4. When NOT to Use This Code

Code 5A40 should not be used when the patient meets diagnostic criteria for diabetes mellitus, regardless of type. If fasting blood glucose is equal to or greater than 126 mg/dL on two separate occasions, or if blood glucose two hours after oral glucose tolerance test is equal to or greater than 200 mg/dL, the appropriate diagnosis is diabetes mellitus, not glucose intolerance.

Avoid using 5A40 if the patient presents with established type 2 diabetes mellitus (code 119724091), even if blood glucose levels are temporarily controlled with treatment. Glucose intolerance represents a prediabetic state, not controlled diabetes. Once a diagnosis of diabetes is established, it remains as the primary diagnosis, even with good metabolic control.

Do not use this code for idiopathic type 1 diabetes mellitus (code 1651053999) or diabetes mellitus of another specified type (code 381961554). These conditions have pathophysiology, clinical presentation, and therapeutic approaches distinct from glucose intolerance, requiring specific coding.

Do not apply 5A40 when there is only transient and isolated elevation of blood glucose (code 307705857) without confirmation through oral glucose tolerance test. Isolated blood glucose elevations may occur in contexts of acute stress, infections, or other intercurrent conditions, not necessarily characterizing established glucose intolerance.

Avoid this code if the diagnosis of diabetes is evident but the type is not specified (code 1697306310). In these cases, use the code for unspecified type diabetes until further investigation allows more precise classification. Glucose intolerance is a distinct entity that should not be confused with diabetes of uncertain classification.

Finally, do not use 5A40 for other carbohydrate metabolism alterations such as glycogenoses, galactosemia, or other hereditary metabolic diseases that present with secondary blood glucose alterations. These conditions have specific codes within the ICD-11 classification and pathophysiology completely different from primary glucose intolerance.

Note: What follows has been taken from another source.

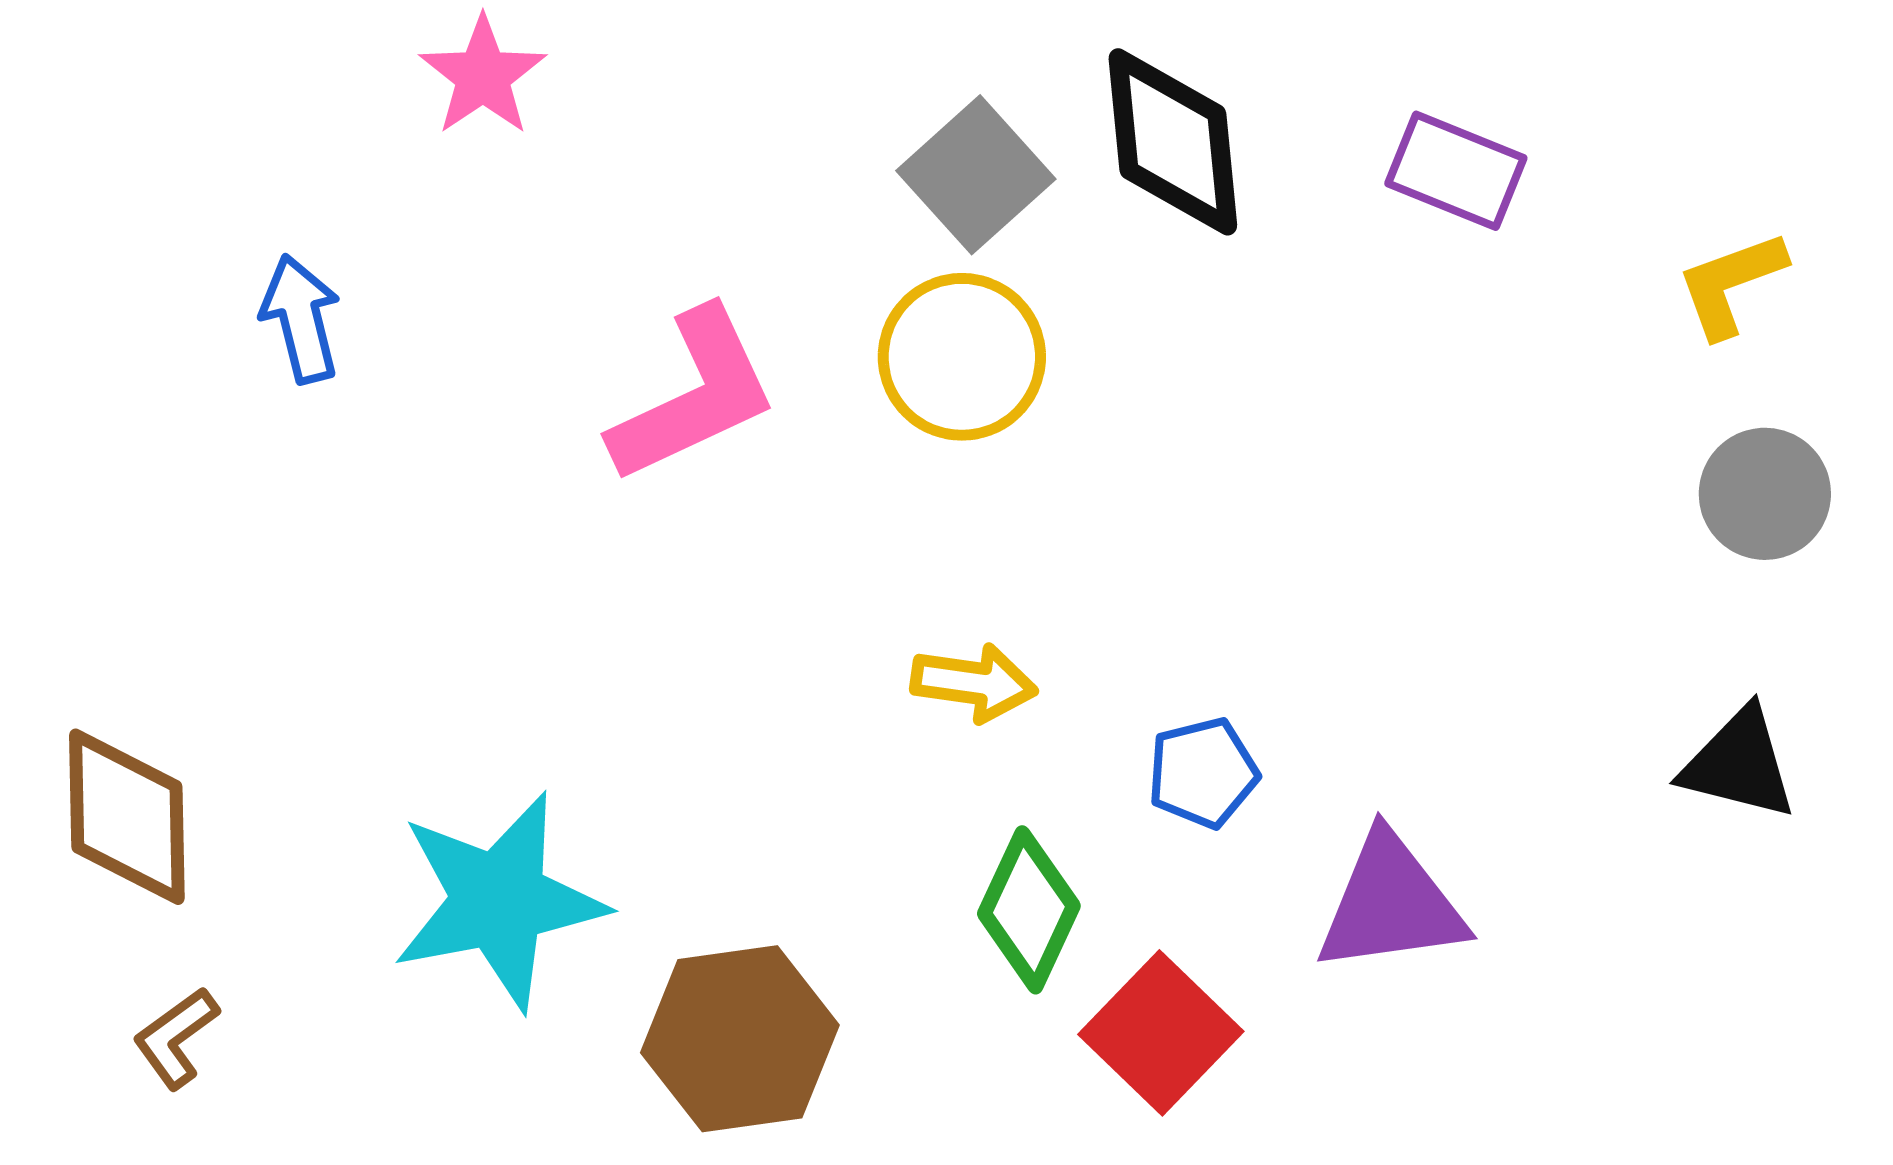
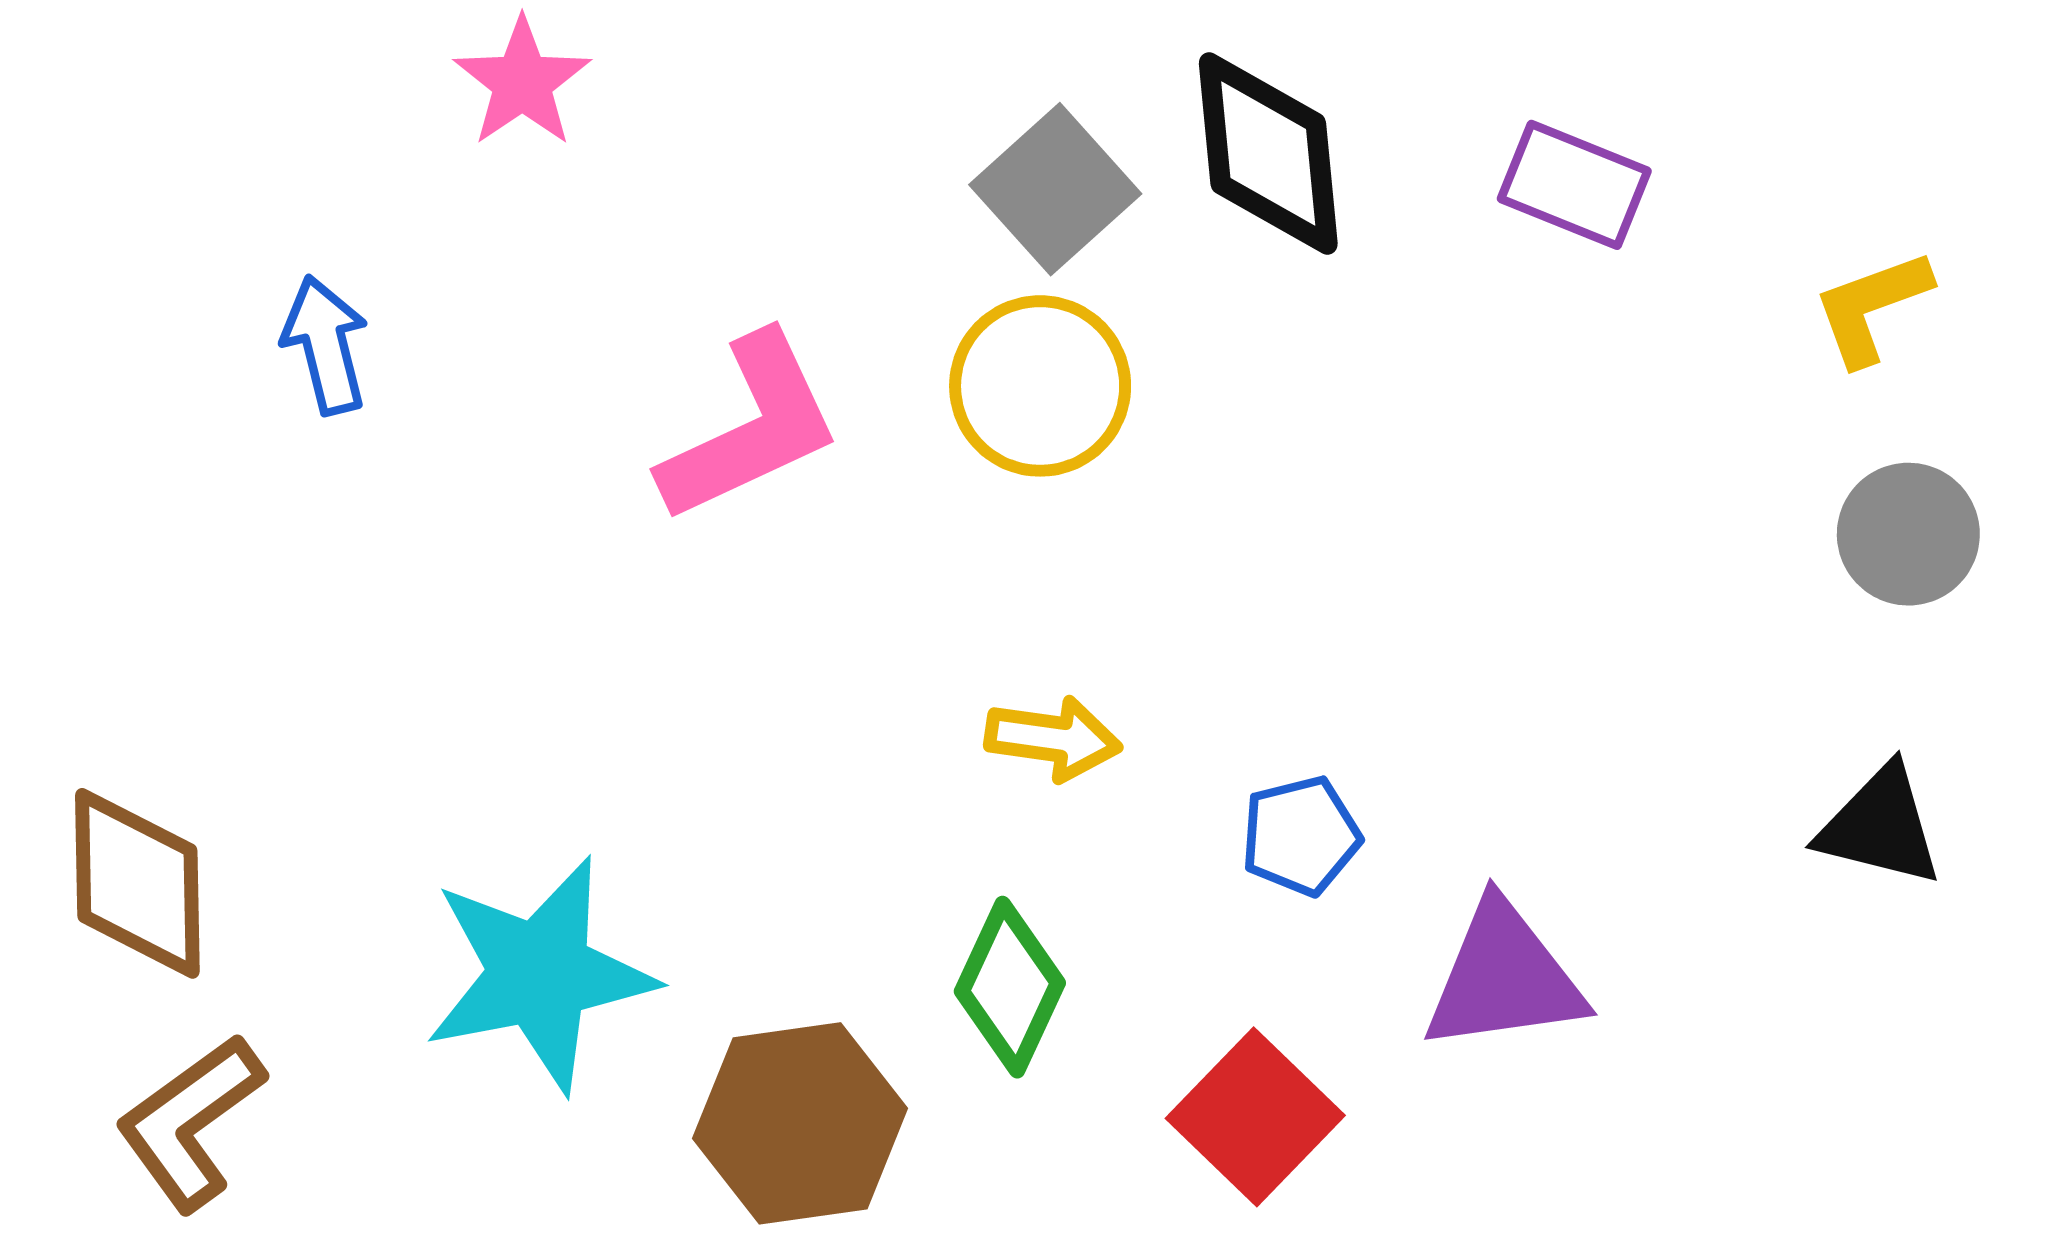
green diamond: (1029, 910) -> (1010, 987), moved
brown L-shape: (176, 1038) -> (190, 1122), size x1.6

5. Step-by-Step Coding Process

Step 1: Assess Diagnostic Criteria

The first fundamental step is to confirm the diagnosis of glucose intolerance through objective and standardized criteria. The oral glucose tolerance test remains the gold standard method for this diagnosis. The patient must fast for at least 8 hours, have baseline blood glucose collected, and after ingestion of 75g of anhydrous glucose dissolved in water, have blood glucose collected again at exactly two hours.

Specific diagnostic criteria require that fasting blood glucose be less than 126 mg/dL (excluding diabetes) and that blood glucose after two hours be between 140 and 199 mg/dL (characterizing intolerance). Blood glucose values after two hours equal to or greater than 200 mg/dL indicate diabetes, not glucose intolerance. It is essential that the test be performed under standardized conditions, with the patient in adequate nutritional status and without acute intercurrent illnesses that may alter glucose metabolism.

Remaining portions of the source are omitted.